→ Aim of the task
From the data below, set down exactly the lines between the one holding "propriétaire." and the one holding "Mentions légales", inclusive, and no others.

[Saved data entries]

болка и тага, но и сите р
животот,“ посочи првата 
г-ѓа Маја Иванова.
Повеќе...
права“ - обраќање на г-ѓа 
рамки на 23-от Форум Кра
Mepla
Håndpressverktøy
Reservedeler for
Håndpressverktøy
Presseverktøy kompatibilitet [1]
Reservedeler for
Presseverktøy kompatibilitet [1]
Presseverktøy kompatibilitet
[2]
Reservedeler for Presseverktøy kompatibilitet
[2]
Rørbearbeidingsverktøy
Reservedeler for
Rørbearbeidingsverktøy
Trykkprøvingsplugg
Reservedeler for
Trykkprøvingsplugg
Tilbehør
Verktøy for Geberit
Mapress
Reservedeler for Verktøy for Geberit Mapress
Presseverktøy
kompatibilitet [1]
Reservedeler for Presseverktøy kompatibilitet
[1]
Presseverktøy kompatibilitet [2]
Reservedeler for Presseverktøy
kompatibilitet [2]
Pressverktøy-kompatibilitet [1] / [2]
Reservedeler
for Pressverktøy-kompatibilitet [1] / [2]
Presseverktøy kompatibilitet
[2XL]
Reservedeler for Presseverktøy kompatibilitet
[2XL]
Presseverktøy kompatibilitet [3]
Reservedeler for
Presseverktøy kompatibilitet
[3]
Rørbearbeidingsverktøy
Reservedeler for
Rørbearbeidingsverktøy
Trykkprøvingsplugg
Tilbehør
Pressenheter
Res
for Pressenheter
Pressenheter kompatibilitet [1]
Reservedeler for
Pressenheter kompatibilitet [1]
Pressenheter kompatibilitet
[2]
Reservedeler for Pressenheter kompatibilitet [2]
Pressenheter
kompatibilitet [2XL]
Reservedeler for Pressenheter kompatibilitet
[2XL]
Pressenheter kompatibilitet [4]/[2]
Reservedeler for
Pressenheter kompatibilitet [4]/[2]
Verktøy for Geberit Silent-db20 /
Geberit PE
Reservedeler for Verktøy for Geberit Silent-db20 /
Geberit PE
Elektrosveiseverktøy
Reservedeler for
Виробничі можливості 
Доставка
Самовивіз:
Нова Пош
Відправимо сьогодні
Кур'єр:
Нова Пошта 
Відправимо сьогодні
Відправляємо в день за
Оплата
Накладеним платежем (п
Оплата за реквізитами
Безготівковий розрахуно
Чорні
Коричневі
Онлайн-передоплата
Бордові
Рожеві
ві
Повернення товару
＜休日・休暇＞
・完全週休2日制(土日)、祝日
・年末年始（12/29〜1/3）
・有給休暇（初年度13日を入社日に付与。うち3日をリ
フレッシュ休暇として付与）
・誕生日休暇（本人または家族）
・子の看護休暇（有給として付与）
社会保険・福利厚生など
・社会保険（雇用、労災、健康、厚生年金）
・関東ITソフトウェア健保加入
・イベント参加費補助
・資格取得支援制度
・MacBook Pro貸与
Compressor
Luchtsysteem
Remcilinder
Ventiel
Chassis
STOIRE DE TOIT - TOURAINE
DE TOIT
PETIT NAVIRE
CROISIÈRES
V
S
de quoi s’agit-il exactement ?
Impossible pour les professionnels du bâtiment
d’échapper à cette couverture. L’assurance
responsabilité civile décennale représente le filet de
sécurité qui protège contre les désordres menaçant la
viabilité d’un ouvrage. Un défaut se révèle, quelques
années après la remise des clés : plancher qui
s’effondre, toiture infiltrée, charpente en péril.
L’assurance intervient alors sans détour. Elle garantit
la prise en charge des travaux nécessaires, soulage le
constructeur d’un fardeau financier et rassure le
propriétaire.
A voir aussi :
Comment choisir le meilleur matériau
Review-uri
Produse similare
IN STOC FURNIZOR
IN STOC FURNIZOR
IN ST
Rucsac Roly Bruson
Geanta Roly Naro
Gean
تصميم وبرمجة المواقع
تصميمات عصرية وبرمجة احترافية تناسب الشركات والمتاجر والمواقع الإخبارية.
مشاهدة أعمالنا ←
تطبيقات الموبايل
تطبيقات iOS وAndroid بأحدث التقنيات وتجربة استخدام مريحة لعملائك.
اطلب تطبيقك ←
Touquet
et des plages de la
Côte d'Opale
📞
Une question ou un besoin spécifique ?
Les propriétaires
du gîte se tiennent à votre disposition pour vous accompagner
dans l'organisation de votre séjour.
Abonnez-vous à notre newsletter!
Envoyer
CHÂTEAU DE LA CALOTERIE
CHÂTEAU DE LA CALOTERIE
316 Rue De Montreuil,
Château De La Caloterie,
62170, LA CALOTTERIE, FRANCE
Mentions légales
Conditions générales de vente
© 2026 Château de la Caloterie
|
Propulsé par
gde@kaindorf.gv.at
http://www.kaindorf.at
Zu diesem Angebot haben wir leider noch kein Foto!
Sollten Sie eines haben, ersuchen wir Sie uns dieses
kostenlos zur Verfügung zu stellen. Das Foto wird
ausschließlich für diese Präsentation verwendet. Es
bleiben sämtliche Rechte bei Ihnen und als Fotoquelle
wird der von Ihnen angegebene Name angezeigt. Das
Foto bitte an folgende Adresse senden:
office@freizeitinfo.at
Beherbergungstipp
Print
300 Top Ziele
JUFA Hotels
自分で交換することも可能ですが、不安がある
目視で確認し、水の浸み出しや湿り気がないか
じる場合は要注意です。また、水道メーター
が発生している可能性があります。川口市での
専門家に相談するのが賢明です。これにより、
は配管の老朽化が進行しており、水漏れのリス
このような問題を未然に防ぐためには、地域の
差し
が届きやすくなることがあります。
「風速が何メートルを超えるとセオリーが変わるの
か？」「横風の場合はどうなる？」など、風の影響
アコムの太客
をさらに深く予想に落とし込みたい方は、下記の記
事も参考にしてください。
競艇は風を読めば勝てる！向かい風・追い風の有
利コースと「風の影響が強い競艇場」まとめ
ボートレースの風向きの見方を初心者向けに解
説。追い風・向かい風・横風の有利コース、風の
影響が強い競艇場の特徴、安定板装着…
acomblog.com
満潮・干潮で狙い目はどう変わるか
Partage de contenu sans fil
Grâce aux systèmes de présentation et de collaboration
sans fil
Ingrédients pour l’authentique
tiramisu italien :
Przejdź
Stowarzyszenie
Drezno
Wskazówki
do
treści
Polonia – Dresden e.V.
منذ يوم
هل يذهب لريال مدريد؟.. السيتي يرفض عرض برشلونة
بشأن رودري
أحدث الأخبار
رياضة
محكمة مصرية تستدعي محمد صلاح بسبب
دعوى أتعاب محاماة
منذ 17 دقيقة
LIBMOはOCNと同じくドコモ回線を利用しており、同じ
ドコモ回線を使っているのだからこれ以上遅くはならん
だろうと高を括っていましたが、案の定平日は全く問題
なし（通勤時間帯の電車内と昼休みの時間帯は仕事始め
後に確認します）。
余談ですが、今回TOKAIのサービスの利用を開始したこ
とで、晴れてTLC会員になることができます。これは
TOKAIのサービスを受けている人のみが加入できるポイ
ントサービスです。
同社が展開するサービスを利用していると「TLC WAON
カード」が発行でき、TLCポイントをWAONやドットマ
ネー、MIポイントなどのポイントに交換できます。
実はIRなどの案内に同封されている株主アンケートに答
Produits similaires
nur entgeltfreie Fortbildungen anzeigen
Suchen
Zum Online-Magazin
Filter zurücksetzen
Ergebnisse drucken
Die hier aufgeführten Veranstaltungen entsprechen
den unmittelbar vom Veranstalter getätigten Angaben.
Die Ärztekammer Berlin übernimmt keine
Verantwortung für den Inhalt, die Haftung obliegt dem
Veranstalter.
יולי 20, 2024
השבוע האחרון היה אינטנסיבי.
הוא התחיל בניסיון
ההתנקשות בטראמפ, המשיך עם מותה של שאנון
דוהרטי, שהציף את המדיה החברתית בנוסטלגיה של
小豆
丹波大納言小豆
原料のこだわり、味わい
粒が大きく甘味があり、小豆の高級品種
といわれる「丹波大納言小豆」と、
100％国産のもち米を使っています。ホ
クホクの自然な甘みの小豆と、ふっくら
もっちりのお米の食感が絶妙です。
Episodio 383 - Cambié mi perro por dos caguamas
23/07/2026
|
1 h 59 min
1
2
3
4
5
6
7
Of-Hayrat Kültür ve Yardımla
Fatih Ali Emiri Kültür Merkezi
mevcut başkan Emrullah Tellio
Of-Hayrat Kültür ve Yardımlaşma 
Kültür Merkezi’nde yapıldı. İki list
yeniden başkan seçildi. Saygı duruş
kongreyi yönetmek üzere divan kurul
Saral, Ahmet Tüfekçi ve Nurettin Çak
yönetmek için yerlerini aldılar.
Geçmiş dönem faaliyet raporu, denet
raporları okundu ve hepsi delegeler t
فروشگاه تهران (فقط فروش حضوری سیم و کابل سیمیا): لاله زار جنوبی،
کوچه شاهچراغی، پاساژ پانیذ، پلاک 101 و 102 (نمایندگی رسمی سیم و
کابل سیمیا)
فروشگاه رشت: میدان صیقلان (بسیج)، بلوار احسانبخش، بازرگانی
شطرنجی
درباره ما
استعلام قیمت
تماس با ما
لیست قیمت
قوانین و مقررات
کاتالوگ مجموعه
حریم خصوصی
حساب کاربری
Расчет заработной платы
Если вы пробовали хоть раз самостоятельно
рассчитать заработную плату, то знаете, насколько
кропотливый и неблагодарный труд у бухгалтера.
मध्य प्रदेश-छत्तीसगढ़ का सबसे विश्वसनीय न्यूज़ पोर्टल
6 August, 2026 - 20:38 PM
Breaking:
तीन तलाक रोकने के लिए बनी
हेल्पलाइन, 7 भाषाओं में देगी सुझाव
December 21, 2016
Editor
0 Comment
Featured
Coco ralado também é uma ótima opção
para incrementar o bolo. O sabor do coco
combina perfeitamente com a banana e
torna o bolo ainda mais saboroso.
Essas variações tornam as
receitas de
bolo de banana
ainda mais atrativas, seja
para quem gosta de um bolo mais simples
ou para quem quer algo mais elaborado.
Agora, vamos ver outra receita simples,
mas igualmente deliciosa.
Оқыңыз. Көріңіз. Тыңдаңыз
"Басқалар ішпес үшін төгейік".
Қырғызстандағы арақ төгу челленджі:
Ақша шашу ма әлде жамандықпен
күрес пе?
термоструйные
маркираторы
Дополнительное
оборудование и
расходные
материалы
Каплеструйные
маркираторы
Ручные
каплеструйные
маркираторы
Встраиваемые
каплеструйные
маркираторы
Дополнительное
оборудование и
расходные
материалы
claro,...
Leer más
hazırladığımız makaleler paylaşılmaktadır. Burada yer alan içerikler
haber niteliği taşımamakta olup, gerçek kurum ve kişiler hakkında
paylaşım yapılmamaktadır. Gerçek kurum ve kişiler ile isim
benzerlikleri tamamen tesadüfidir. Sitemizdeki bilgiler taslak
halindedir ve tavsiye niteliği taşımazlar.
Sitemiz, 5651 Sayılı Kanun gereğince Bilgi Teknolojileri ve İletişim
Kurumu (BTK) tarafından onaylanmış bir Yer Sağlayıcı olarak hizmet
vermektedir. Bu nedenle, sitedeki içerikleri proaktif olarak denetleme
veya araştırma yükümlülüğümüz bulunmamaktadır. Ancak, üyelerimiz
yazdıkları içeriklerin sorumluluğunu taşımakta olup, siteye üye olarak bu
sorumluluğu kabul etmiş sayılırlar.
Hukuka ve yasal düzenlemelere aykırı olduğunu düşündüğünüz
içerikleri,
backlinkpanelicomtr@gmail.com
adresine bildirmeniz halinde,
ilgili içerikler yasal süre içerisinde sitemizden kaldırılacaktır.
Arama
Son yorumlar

→ Answer to the problem
propriétaire.
A voir aussi :
Comment choisir le meilleur matériau
Review-uri
Produse similare
IN STOC FURNIZOR
IN STOC FURNIZOR
IN ST
Rucsac Roly Bruson
Geanta Roly Naro
Gean
تصميم وبرمجة المواقع
تصميمات عصرية وبرمجة احترافية تناسب الشركات والمتاجر والمواقع الإخبارية.
مشاهدة أعمالنا ←
تطبيقات الموبايل
تطبيقات iOS وAndroid بأحدث التقنيات وتجربة استخدام مريحة لعملائك.
اطلب تطبيقك ←
Touquet
et des plages de la
Côte d'Opale
📞
Une question ou un besoin spécifique ?
Les propriétaires
du gîte se tiennent à votre disposition pour vous accompagner
dans l'organisation de votre séjour.
Abonnez-vous à notre newsletter!
Envoyer
CHÂTEAU DE LA CALOTERIE
CHÂTEAU DE LA CALOTERIE
316 Rue De Montreuil,
Château De La Caloterie,
62170, LA CALOTTERIE, FRANCE
Mentions légales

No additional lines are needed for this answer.